* _Material shown_:
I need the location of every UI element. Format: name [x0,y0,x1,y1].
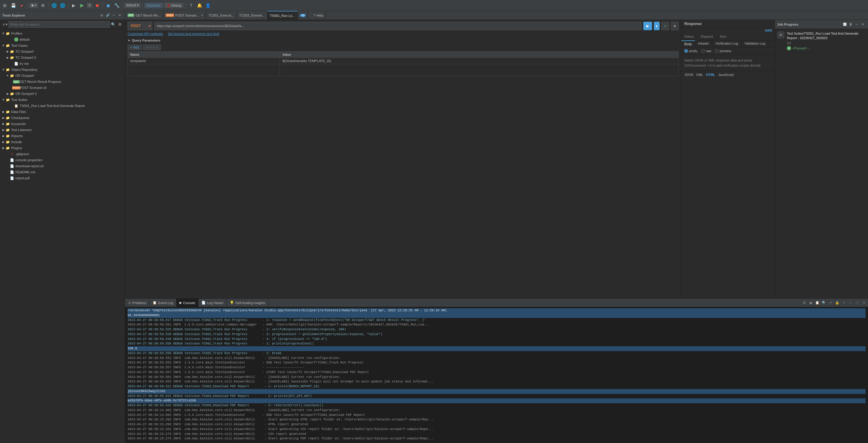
run-dropdown[interactable]: ▾ [87,3,92,8]
job-action-icon-2[interactable]: 🗑 [848,22,854,27]
toggle-reports[interactable]: ▶ [1,134,5,138]
tree-item-default[interactable]: default [0,36,125,42]
tab-get-bench[interactable]: GET GET Bench Re... [125,11,163,20]
console-wrap-btn[interactable]: ↩ [828,300,834,306]
link-editor-btn[interactable]: 🔗 [105,13,111,18]
tree-item-console-props[interactable]: 📄 console.properties [0,157,125,163]
console-filter-btn[interactable]: 🔍 [821,300,827,306]
toggle-test-listeners[interactable]: ▶ [1,128,5,132]
tree-item-or-octoperf-2[interactable]: ▶ 📁 OR Octoperf 2 [0,91,125,97]
tab-help[interactable]: ? Help [311,11,326,20]
katalon-logo-icon[interactable]: ◼ [105,2,112,9]
notification-icon[interactable]: 🔔 [196,2,203,9]
tree-item-gitignore[interactable]: ⬡ .gitignore [0,151,125,157]
toggle-tc-octoperf-2[interactable]: ▶ [5,56,10,60]
tree-item-tc-octoperf-2[interactable]: ▶ 📁 TC Octoperf 2 [0,55,125,61]
action-icon-1[interactable]: ⚙ [39,2,46,9]
tree-item-or-octoperf[interactable]: ▼ 📁 OR Octoperf [0,73,125,79]
web-icon-1[interactable]: 🌐 [50,2,58,9]
search-input[interactable] [8,21,110,28]
record-icon[interactable]: ▶ [70,2,77,9]
toggle-checkpoints[interactable]: ▶ [1,116,5,120]
tree-item-report-pdf[interactable]: 📄 report.pdf [0,175,125,181]
run-icon[interactable]: ▶ [79,2,86,9]
method-select[interactable]: POST GET PUT DELETE [128,22,152,30]
console-stop-btn[interactable]: ⏹ [808,300,814,306]
katalon-icon[interactable]: ● [18,2,25,9]
response-tab-body[interactable]: Body [681,40,695,47]
save-icon[interactable]: 💾 [10,2,17,9]
tree-item-keywords[interactable]: ▶ 📁 Keywords [0,121,125,127]
response-tab-header[interactable]: Header [695,40,712,47]
git-btn[interactable]: ◉ ▾ [29,3,38,8]
query-params-header[interactable]: ▼ Query Parameters [128,37,679,43]
toggle-test-cases[interactable]: ▼ [1,43,5,47]
format-js[interactable]: JavaScript [718,73,734,76]
stop-icon[interactable]: ⏹ [93,2,101,9]
format-raw-option[interactable]: raw [701,49,711,53]
console-tab-event-log[interactable]: 📋 Event Log [150,299,177,307]
console-tab-log-viewer[interactable]: 📄 Log Viewer [198,299,227,307]
tab-overflow[interactable]: +2 [298,11,308,20]
tab-ts001[interactable]: TS001_Run Lo... [268,11,298,20]
run-request-btn[interactable]: ▶ [643,22,652,30]
toggle-tc-octoperf[interactable]: ▶ [5,49,10,54]
tree-item-try-me[interactable]: 📄 try me [0,61,125,67]
console-tab-self-healing[interactable]: 💡 Self-healing Insights [227,299,269,307]
tree-item-include[interactable]: ▶ 📁 Include [0,139,125,145]
keyword-btn[interactable]: Keyword [145,3,163,8]
job-close-btn[interactable]: ✕ [860,22,866,27]
tree-item-readme[interactable]: 📄 README.md [0,169,125,175]
console-copy-btn[interactable]: 📋 [814,300,820,306]
response-tab-validation[interactable]: Validation Log [741,40,769,47]
tree-item-object-repo[interactable]: ▼ 📁 Object Repository [0,67,125,73]
toggle-keywords[interactable]: ▶ [1,122,5,126]
toggle-test-suites[interactable]: ▼ [1,98,5,102]
search-settings-btn[interactable]: ⚙ [116,21,123,28]
more-options-btn[interactable]: ▾ [671,22,679,30]
close-sidebar-btn[interactable]: ✕ [117,13,122,18]
response-tab-verification[interactable]: Verification Log [712,40,741,47]
default-profile-btn[interactable]: default ▾ [124,3,141,8]
toggle-plugins[interactable]: ▶ [1,146,5,150]
format-preview-option[interactable]: preview [715,49,731,53]
search-dropdown-btn[interactable]: ≡ ▾ [2,21,8,28]
customize-api-link[interactable]: Customize API methods [128,32,163,36]
toggle-profiles[interactable]: ▼ [1,31,5,36]
search-submit-btn[interactable]: 🔍 [110,21,116,28]
job-minimize-btn[interactable]: ─ [854,22,860,27]
tree-item-test-listeners[interactable]: ▶ 📁 Test Listeners [0,127,125,133]
tree-item-tc-octoperf[interactable]: ▶ 📁 TC Octoperf [0,48,125,55]
tab-post-scenario[interactable]: POST POST Scenari... ✕ [163,11,206,20]
add-param-btn[interactable]: + Add [128,44,142,50]
debug-btn[interactable]: 🐞 Debug [164,3,183,8]
param-name-0[interactable]: templateId [128,58,280,64]
console-tab-console[interactable]: ▶ Console [177,299,198,307]
format-json[interactable]: JSON [684,73,693,76]
toggle-object-repo[interactable]: ▼ [1,68,5,72]
add-request-btn[interactable]: + [661,22,669,30]
console-minimize-btn[interactable]: ─ [847,300,854,306]
tree-item-data-files[interactable]: ▶ 📁 Data Files [0,109,125,115]
har-link[interactable]: HAR [765,29,772,32]
param-value-empty[interactable] [280,64,679,76]
tree-item-ts001[interactable]: 📋 TS001_Run Load Test And Generate Repor… [0,103,125,109]
user-icon[interactable]: 👤 [204,2,211,9]
tab-tc003[interactable]: TC003_Downlo... [237,11,268,20]
console-close-btn[interactable]: ✕ [861,300,867,306]
tree-item-reports[interactable]: ▶ 📁 Reports [0,133,125,139]
tree-item-download-report[interactable]: 📄 download-report.sh [0,163,125,169]
url-input[interactable] [154,22,642,30]
tree-item-profiles[interactable]: ▼ 📁 Profiles [0,30,125,36]
param-name-empty[interactable] [128,64,280,76]
format-pretty-option[interactable]: pretty [684,49,698,53]
toggle-or-octoperf[interactable]: ▼ [5,73,10,78]
timeout-link[interactable]: Set timeout and response size limit [168,32,219,36]
tree-item-plugins[interactable]: ▶ 📁 Plugins [0,145,125,151]
katalon-icon-2[interactable]: 🔧 [113,2,120,9]
toggle-or-octoperf-2[interactable]: ▶ [5,92,10,96]
console-clear-btn[interactable]: ⊠ [801,300,807,306]
tree-item-checkpoints[interactable]: ▶ 📁 Checkpoints [0,115,125,121]
console-expand-btn[interactable]: ⤢ [841,300,847,306]
tab-close-post[interactable]: ✕ [201,13,203,17]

* _What to produce_: If a line above holds the word "object", count it; then say how many such lines there are and nothing else.

* _Response to the exercise_: 2